:: DIRECTIONS FOR THIS TASK ::
From the records below, print only the part that opens with the line containing "chat thoa tron tu nhien, thich hop voi nguoi." and closes with the line containing "Make a complaint"; omit the pictures.
┌──
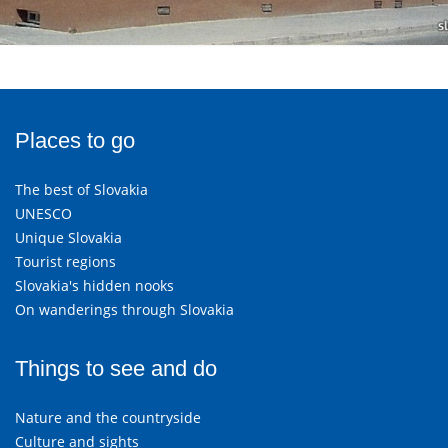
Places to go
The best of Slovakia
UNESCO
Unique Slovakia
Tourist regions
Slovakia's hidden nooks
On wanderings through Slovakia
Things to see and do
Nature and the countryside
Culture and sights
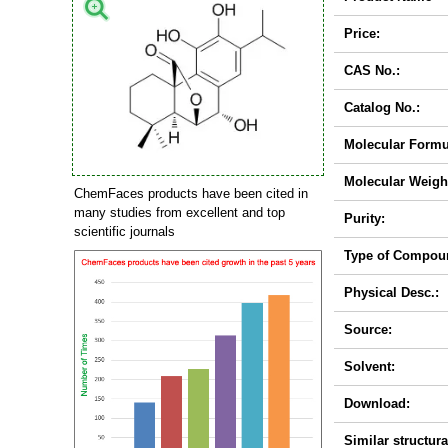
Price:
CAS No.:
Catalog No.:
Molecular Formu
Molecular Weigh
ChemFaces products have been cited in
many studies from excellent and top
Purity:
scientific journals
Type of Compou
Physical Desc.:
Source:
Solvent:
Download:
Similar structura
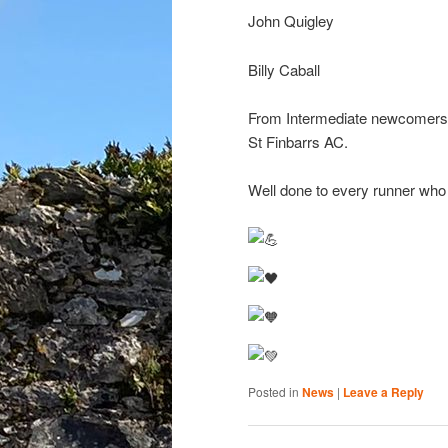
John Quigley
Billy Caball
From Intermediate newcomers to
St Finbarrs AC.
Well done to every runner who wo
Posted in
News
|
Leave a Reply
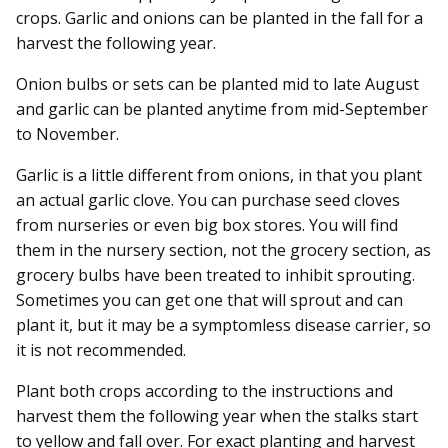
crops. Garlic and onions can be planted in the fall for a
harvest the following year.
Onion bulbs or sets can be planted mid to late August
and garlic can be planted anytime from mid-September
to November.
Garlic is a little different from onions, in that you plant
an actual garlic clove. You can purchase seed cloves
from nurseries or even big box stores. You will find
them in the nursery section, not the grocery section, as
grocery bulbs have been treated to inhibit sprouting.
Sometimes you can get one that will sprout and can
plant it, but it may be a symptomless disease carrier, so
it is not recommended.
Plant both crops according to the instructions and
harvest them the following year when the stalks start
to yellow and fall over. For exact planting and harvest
└──
┌──
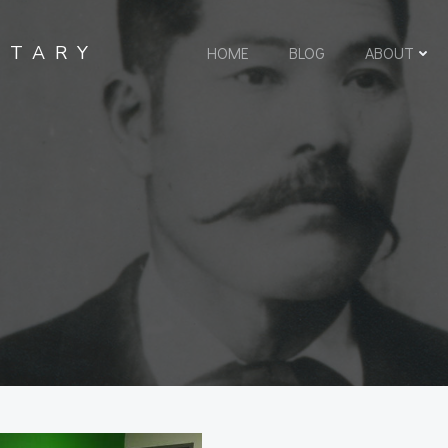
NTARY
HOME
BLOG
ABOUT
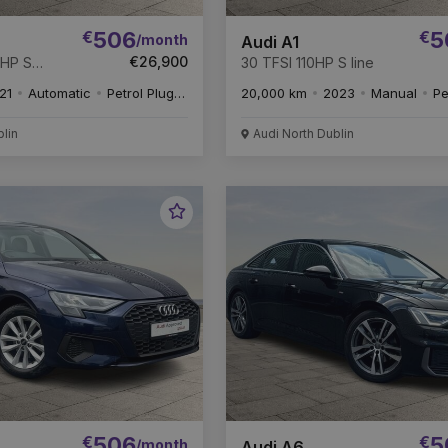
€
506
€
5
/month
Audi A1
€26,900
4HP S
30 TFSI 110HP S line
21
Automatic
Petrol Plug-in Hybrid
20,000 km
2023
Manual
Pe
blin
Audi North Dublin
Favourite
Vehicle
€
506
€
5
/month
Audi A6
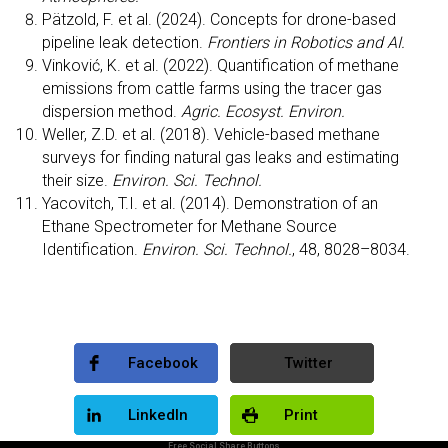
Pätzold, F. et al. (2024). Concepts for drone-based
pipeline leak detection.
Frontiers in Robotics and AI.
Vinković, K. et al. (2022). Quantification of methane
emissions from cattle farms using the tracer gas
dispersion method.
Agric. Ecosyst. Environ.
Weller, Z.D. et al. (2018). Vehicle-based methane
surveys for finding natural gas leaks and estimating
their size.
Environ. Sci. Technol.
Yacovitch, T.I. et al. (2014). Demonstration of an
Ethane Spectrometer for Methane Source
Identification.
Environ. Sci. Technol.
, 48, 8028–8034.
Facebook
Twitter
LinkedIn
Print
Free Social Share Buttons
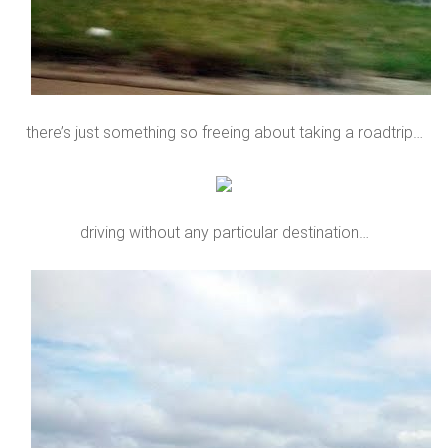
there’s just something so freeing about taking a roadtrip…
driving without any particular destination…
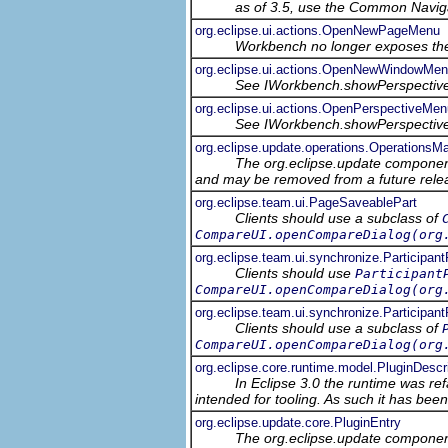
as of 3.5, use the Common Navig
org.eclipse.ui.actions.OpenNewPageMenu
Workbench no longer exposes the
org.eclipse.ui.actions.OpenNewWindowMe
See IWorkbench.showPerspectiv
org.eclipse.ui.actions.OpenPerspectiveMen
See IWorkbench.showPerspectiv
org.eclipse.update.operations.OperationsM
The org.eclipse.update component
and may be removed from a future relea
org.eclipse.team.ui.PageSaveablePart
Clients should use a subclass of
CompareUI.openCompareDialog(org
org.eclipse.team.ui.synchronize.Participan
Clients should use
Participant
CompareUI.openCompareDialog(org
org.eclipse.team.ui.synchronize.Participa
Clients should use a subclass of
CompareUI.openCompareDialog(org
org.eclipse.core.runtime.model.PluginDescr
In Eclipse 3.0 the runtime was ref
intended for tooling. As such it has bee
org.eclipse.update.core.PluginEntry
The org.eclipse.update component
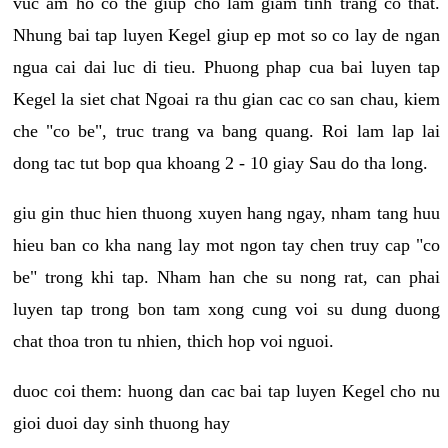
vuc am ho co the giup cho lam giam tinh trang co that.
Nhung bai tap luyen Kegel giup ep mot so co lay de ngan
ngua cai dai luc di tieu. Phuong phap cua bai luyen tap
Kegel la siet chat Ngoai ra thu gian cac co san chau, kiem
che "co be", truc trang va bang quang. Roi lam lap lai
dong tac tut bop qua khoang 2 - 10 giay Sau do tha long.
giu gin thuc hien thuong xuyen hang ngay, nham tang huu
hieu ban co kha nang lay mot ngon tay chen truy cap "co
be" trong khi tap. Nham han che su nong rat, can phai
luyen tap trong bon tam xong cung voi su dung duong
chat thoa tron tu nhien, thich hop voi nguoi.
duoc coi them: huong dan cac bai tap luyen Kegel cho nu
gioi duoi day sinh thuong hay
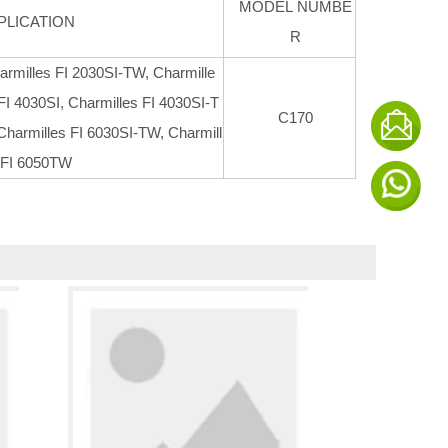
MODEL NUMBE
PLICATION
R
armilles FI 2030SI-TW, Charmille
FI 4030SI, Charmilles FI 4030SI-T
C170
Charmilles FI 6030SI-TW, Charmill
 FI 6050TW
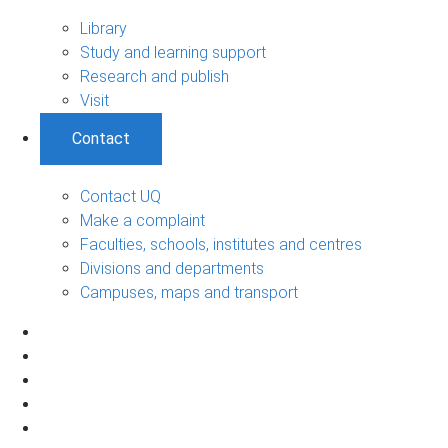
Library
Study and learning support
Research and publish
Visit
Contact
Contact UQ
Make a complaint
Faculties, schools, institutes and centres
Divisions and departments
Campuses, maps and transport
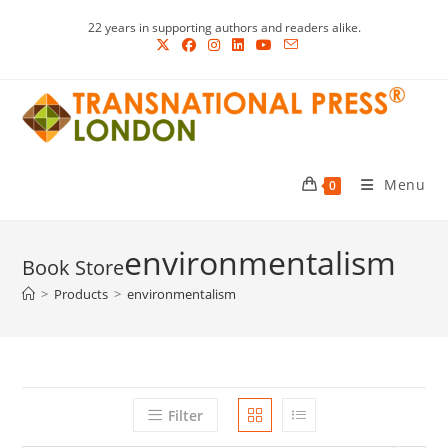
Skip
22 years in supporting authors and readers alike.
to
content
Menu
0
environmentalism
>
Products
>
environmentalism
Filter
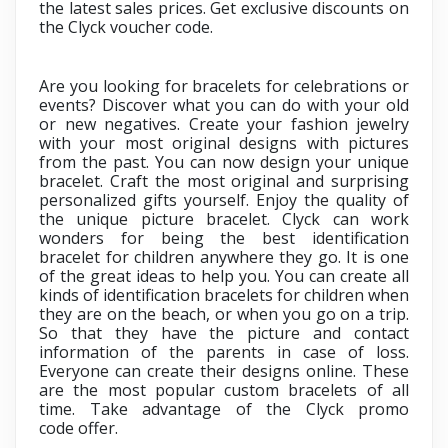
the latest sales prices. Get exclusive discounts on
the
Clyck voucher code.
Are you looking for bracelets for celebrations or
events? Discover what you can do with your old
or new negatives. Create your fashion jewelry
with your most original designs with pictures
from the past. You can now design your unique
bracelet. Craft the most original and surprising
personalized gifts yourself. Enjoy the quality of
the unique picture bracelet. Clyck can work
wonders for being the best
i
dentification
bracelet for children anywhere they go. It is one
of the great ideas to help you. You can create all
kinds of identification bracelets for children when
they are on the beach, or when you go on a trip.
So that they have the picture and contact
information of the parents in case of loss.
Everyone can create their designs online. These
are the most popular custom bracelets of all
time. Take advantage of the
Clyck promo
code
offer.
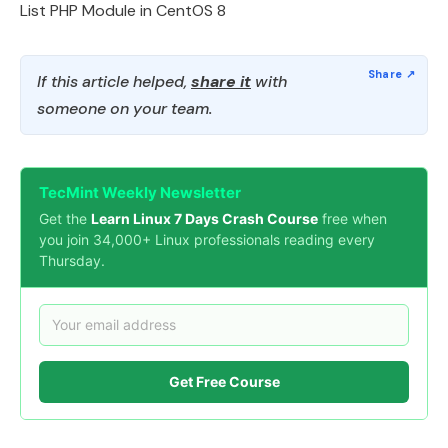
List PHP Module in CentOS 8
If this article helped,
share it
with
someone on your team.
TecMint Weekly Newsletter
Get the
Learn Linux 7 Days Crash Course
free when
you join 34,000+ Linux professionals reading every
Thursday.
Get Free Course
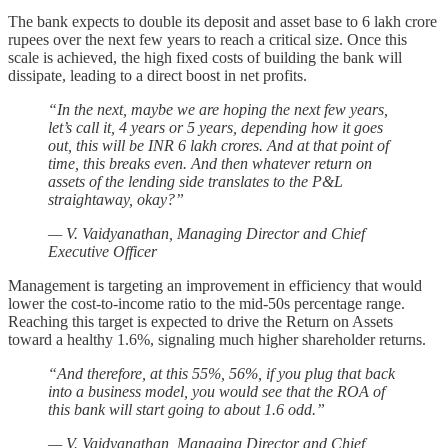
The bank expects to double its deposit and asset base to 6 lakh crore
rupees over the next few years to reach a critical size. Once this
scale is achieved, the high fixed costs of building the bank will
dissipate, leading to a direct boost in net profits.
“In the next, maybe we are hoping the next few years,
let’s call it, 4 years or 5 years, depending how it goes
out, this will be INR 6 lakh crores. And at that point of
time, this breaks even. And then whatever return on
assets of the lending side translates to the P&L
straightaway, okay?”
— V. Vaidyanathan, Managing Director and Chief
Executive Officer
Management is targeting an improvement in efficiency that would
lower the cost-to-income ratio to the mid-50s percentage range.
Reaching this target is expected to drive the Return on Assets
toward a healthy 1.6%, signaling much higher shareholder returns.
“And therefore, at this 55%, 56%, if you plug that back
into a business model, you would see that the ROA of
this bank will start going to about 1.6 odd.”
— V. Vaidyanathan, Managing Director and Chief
└──
┌──
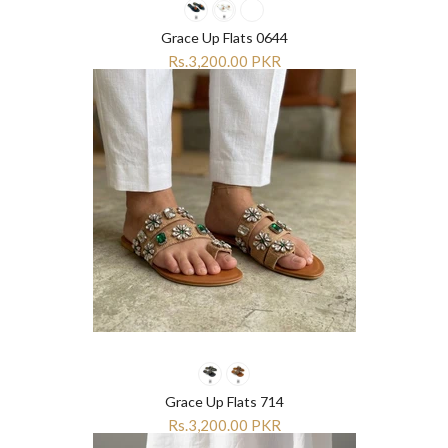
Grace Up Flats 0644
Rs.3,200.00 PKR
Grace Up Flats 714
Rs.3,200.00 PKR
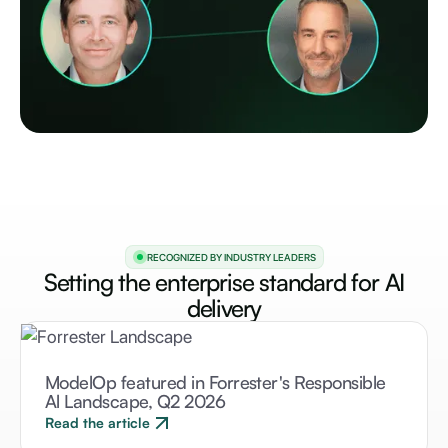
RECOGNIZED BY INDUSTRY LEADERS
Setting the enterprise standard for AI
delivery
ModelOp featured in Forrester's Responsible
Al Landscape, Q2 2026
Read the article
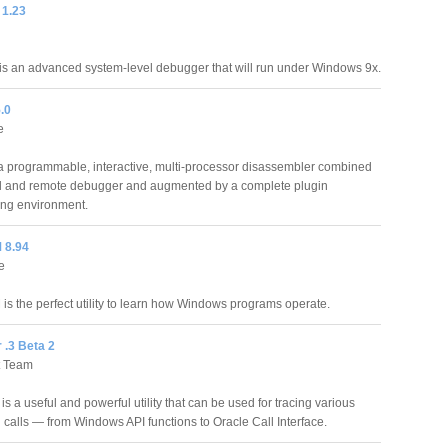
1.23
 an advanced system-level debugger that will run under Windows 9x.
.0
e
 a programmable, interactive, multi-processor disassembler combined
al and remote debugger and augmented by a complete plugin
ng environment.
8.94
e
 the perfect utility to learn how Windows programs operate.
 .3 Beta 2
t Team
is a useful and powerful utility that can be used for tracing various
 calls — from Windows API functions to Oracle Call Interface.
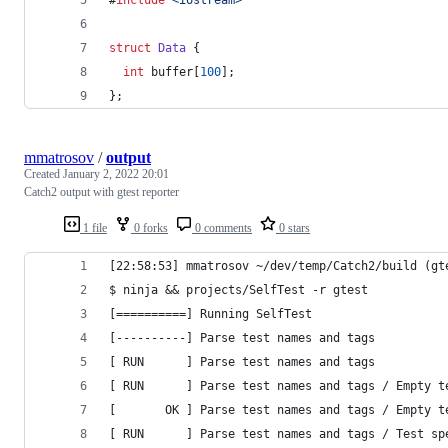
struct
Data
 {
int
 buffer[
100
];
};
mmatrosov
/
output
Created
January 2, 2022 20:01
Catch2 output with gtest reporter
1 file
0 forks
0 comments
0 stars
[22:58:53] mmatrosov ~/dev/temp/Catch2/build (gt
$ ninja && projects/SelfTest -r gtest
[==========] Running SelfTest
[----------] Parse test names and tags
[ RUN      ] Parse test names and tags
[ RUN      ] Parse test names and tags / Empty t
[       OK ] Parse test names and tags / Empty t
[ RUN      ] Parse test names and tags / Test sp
└──
:: ANSWER SECTION ::
chat thoa tron tu nhien, thich hop voi nguoi.
duoc coi them: huong dan cac bai tap luyen Kegel cho nu
gioi duoi day sinh thuong hay
MODEL NUMBE
PLICATION
R
armilles FI 2030SI-TW, Charmille
FI 4030SI, Charmilles FI 4030SI-T
C170
Charmilles FI 6030SI-TW, Charmill
 FI 6050TW
Library
Study and learning support
Research and publish
Visit
Contact
Contact UQ
Make a complaint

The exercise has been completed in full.